On entend beaucoup d'inspiration classique dans votre musique, même encore sur ce dernier album. L'intro de "Sunday Morning" est inspirée du canon de Pachelbel ?
Oui effectivement, vous avez tout à fait raison, ce sont les mêmes accords. J'ai commencé à jouer ces accords en intro, et je me suis dit "on va voir où ça va nous mener". En l'écoutant, les gens se disent "hey je connais ça" et puis après ça bifurque vers un morceau différent bien sûr. Nous avons toujours été inspirés par la musique classique, parce que j'ai toujours beaucoup aimé écouter du classique. Pachelbel est populaire depuis le 17e siècle. Est-ce que je suis surpris si Procol Harum est toujours poplaire au bout de 50 ans ? Pachelbel est populaire depuis pus de 300 ans ! (rires)

Et vous, qui pensez-vous avoir influencé dans les jeunes artistes ?
J'entends beaucoup de bons groupes tout le temps. Je ne pense pas à quelqu'un en particulier. Il y a énormémment de grands talents de nos jours, et c'est une bonne chose pour la musique.

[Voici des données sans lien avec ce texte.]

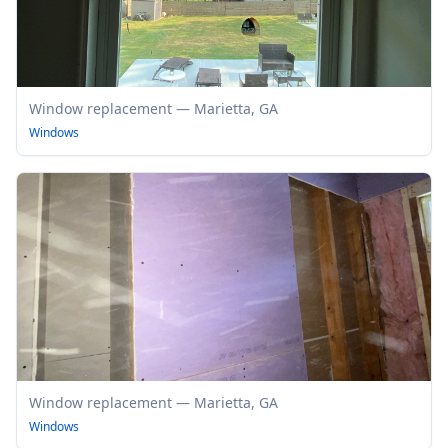
Window replacement — Marietta, GA
Windows
Window replacement — Marietta, GA
Windows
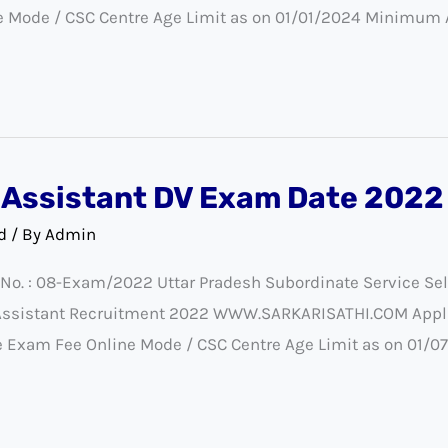
e Mode / CSC Centre Age Limit as on 01/01/2024 Minimum
Assistant DV Exam Date 2022
d
/ By
Admin
 No. : 08-Exam/2022 Uttar Pradesh Subordinate Service S
 Assistant Recruitment 2022 WWW.SARKARISATHI.COM Appli
the Exam Fee Online Mode / CSC Centre Age Limit as on 01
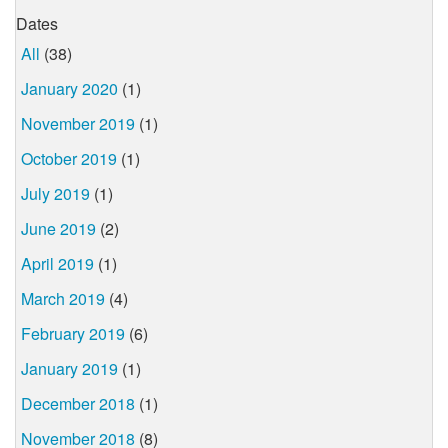
Dates
All
(38)
January 2020
(1)
November 2019
(1)
October 2019
(1)
July 2019
(1)
June 2019
(2)
April 2019
(1)
March 2019
(4)
February 2019
(6)
January 2019
(1)
December 2018
(1)
November 2018
(8)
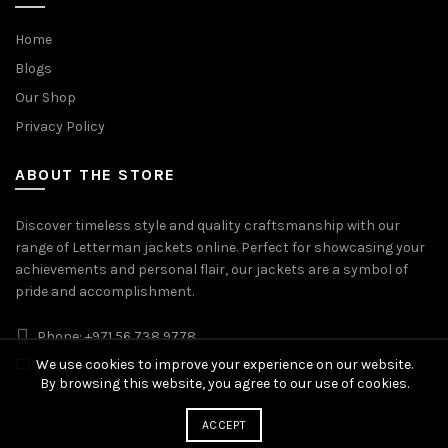
Home
Blogs
Our Shop
Privacy Policy
ABOUT THE STORE
Discover timeless style and quality craftsmanship with our
range of Letterman jackets online. Perfect for showcasing your
achievements and personal flair, our jackets are a symbol of
pride and accomplishment.
Phone: +971 56 738 9778
We use cookies to improve your experience on our website.
Whatsapp: +971 56 738 9778
By browsing this website, you agree to our use of cookies.
ACCEPT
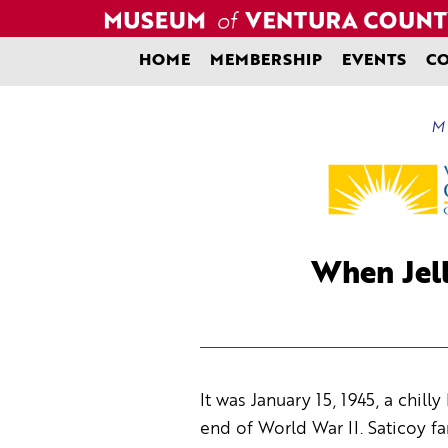
Skip
to
content
HOME
MEMBERSHIP
EVENTS
CO
MV
When Jell
It was January 15, 1945, a chil
end of World War II. Saticoy f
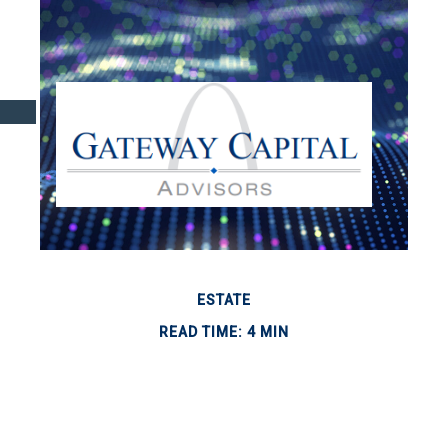
ESTATE
READ TIME: 4 MIN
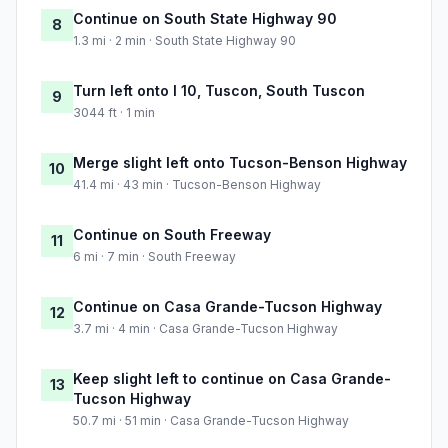
Continue on South State Highway 90
8
1.3 mi · 2 min · South State Highway 90
Turn left onto I 10, Tuscon, South Tuscon
9
3044 ft · 1 min
Merge slight left onto Tucson-Benson Highway
10
41.4 mi · 43 min · Tucson-Benson Highway
Continue on South Freeway
11
6 mi · 7 min · South Freeway
Continue on Casa Grande-Tucson Highway
12
3.7 mi · 4 min · Casa Grande-Tucson Highway
Keep slight left to continue on Casa Grande-
13
Tucson Highway
50.7 mi · 51 min · Casa Grande-Tucson Highway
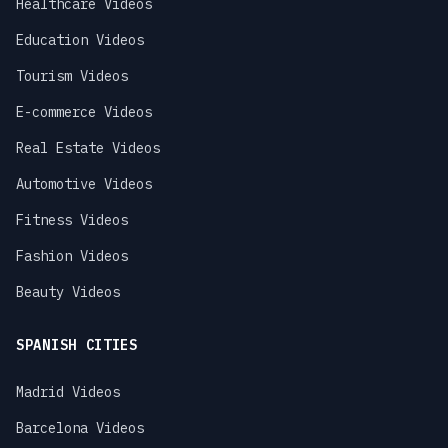
Healthcare Videos
Education Videos
Tourism Videos
E-commerce Videos
Real Estate Videos
Automotive Videos
Fitness Videos
Fashion Videos
Beauty Videos
SPANISH CITIES
Madrid Videos
Barcelona Videos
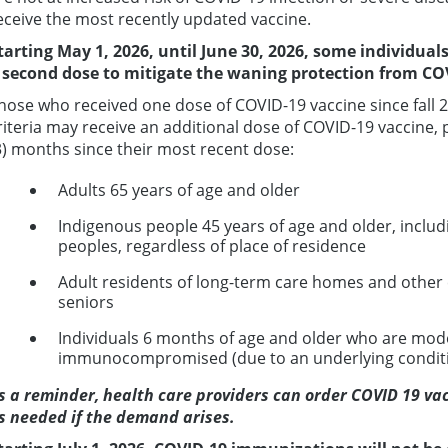
eceive the most recently updated vaccine.
tarting May 1, 2026, until June 30, 2026,
some individuals
a
second dose
to mitigate the waning protection from COV
hose who received one dose of COVID-19 vaccine since fall 
riteria may receive an additional dose of COVID-19 vaccine, 
3) months since their most recent dose:
Adults 65 years of age and older
Indigenous people 45 years of age and older, includi
peoples, regardless of place of residence
Adult residents of long-term care homes and other c
seniors
Individuals 6 months of age and older who are mode
immunocompromised (due to an underlying conditi
s a reminder, health care providers can order COVID 19 vacc
s needed if the demand arises.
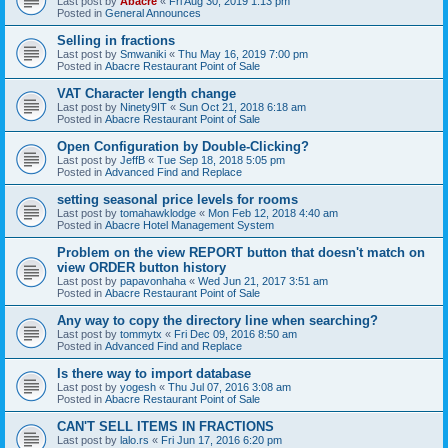
Last post by
Abacre
«
Fri Aug 30, 2019 1:13 pm
Posted in
General Announces
Selling in fractions
Last post by
Smwaniki
«
Thu May 16, 2019 7:00 pm
Posted in
Abacre Restaurant Point of Sale
VAT Character length change
Last post by
Ninety9IT
«
Sun Oct 21, 2018 6:18 am
Posted in
Abacre Restaurant Point of Sale
Open Configuration by Double-Clicking?
Last post by
JeffB
«
Tue Sep 18, 2018 5:05 pm
Posted in
Advanced Find and Replace
setting seasonal price levels for rooms
Last post by
tomahawklodge
«
Mon Feb 12, 2018 4:40 am
Posted in
Abacre Hotel Management System
Problem on the view REPORT button that doesn't match on
view ORDER button history
Last post by
papavonhaha
«
Wed Jun 21, 2017 3:51 am
Posted in
Abacre Restaurant Point of Sale
Any way to copy the directory line when searching?
Last post by
tommytx
«
Fri Dec 09, 2016 8:50 am
Posted in
Advanced Find and Replace
Is there way to import database
Last post by
yogesh
«
Thu Jul 07, 2016 3:08 am
Posted in
Abacre Restaurant Point of Sale
CAN'T SELL ITEMS IN FRACTIONS
Last post by
lalo.rs
«
Fri Jun 17, 2016 6:20 pm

Quel souvenir gardez-vous de votre collaboration avec Eric Clapton (pour l'album "Another ticket", 1981) ?
C'était fabuleux. Je continue de penser qu'il est le meilleur guitariste de blues, qu'il l'a toujours été et qu'il le restera. J'adore son style. Il vit vraiment sa musique, on le voit quand il joue ses solos. Et c'est aussi un bon chanteur. Etre sur scène dans un groupe avec Eric Clapton en train de jouer un solo de guitare, c'est comme être au paradis !

Sur cet album "Another ticket", on peut entendre votre influence au niveau mélodique, notamment sur le morceau-titre.
Vous savez, quand on joue entre musiciens, on s'inspire tous mutuellement. C'est vraiment ça la musique : un échange d'inspirations.

 

Procol Harum en concert au Trianon le 12 novembre.
L'album "Novum" (Universal) est sorti en avril.